Golfo: temos estado desesperadamente a tentar agitar as águas pantanosas do consenso pró-americano nesta terra, como verás pela PO 28 e por uma folha da CCIG[i] que aqui te mando junto. Estamos de novo associados com os trotskistas da FER, porque foram os únicos a condenar sem reservas a agressão imperialista americana. Hoje esti­vemos mais uma vez com uma exposição de painéis na Rua augusta e dis­tribuindo comunicados. Suscita uma enorme atenção e discussões por vezes acaloradas, com opiniões fascistóides a vir ao de cima a cada passo. Depois de amanhã vamos fazer nova concentração frente à embai­xada americana, mas não espero mais de duas centenas. Mando-te também fotocópia de alguns artigos que tenho publicado na imprensa, é pos­sível que algum vá repetido; tenho um artigo no “Público” à espera que saia, sobre o “anti-americanismo primário” (a desculpa prefe­rida dos nossos intelectuais vendidos) mas está difícil de sair, desconfio que as minhas hipóteses no “Público” vão acabar.

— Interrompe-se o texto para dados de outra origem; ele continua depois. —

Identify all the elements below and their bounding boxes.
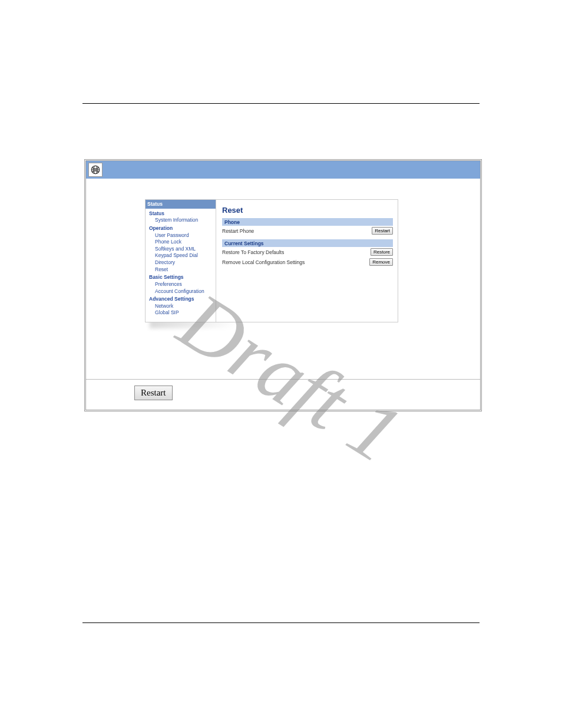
nav-item-preferences[interactable]: Preferences bbox=[149, 281, 213, 288]
section-bar-current-settings: Current Settings bbox=[222, 239, 393, 247]
label-restart-phone: Restart Phone bbox=[222, 228, 254, 234]
label-remove-local: Remove Local Configuration Settings bbox=[222, 259, 305, 265]
section-bar-phone: Phone bbox=[222, 218, 393, 226]
top-rule bbox=[82, 103, 480, 104]
button-restart-phone[interactable]: Restart bbox=[372, 227, 393, 235]
nav-item-softkeys-xml[interactable]: Softkeys and XML bbox=[149, 246, 213, 252]
nav-section-advanced-settings[interactable]: Advanced Settings bbox=[149, 296, 213, 302]
restart-row: Restart bbox=[86, 379, 480, 410]
nav-item-phone-lock[interactable]: Phone Lock bbox=[149, 239, 213, 245]
row-remove-local: Remove Local Configuration Settings Remo… bbox=[222, 257, 393, 267]
panel-header bbox=[86, 161, 480, 179]
content-pane: Reset Phone Restart Phone Restart Curren… bbox=[216, 200, 398, 322]
row-restart-phone: Restart Phone Restart bbox=[222, 226, 393, 236]
outer-panel: Status Status System Information Operati… bbox=[84, 159, 482, 411]
nav-item-global-sip[interactable]: Global SIP bbox=[149, 309, 213, 316]
web-ui-screenshot: Status Status System Information Operati… bbox=[145, 199, 398, 322]
nav-item-network[interactable]: Network bbox=[149, 303, 213, 309]
bottom-rule bbox=[82, 622, 480, 623]
nav-item-system-information[interactable]: System Information bbox=[149, 217, 213, 223]
label-restore-defaults: Restore To Factory Defaults bbox=[222, 249, 284, 255]
nav-section-operation[interactable]: Operation bbox=[149, 225, 213, 232]
nav-item-account-configuration[interactable]: Account Configuration bbox=[149, 288, 213, 295]
row-restore-defaults: Restore To Factory Defaults Restore bbox=[222, 247, 393, 257]
side-nav: Status Status System Information Operati… bbox=[146, 200, 216, 322]
nav-item-reset[interactable]: Reset bbox=[149, 266, 213, 273]
panel-body: Status Status System Information Operati… bbox=[86, 179, 480, 379]
nav-item-user-password[interactable]: User Password bbox=[149, 232, 213, 239]
globe-icon bbox=[88, 163, 103, 177]
nav-section-status[interactable]: Status bbox=[149, 210, 213, 217]
restart-button[interactable]: Restart bbox=[134, 386, 173, 400]
button-remove[interactable]: Remove bbox=[369, 258, 393, 266]
button-restore[interactable]: Restore bbox=[371, 248, 393, 256]
nav-title: Status bbox=[146, 200, 216, 209]
nav-item-directory[interactable]: Directory bbox=[149, 259, 213, 266]
content-heading: Reset bbox=[222, 206, 393, 215]
nav-section-basic-settings[interactable]: Basic Settings bbox=[149, 274, 213, 281]
nav-item-keypad-speed-dial[interactable]: Keypad Speed Dial bbox=[149, 252, 213, 259]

Recebi o artigo que te mandei “Lisboa a sono solto” tra­duzido em francês, mas não percebi porquê, porque não me voltaste a dizer nada sobre o Albatroz” que iria sair e para o qual te man­dei esta colaboração. São dificuldades financeiras, suponho? Há perspectivas de sair a breve prazo? O V afinal sempre te dá alguma ajuda? Diz-me alguma coisa sobre isto.

Ficámos aqui muito satisfeitos por ter chegado a resposta de Serfaty[ii] e a confirmação de que recebeu a encomenda com a PO. Te­mos estado a enviar-lhe a PO regularmente, espero que a receba. Vou decifrar o texto elaborado pelos presos sobre os recentes acontecimentos em Marrocos, talvez se possa publicar algo no próximo nº. Foi pena não ter chegado quinze dias antes; fiz um pequeno artigo sobre o assunto com base nas notícias dos Jornais, que saiu na PO 28.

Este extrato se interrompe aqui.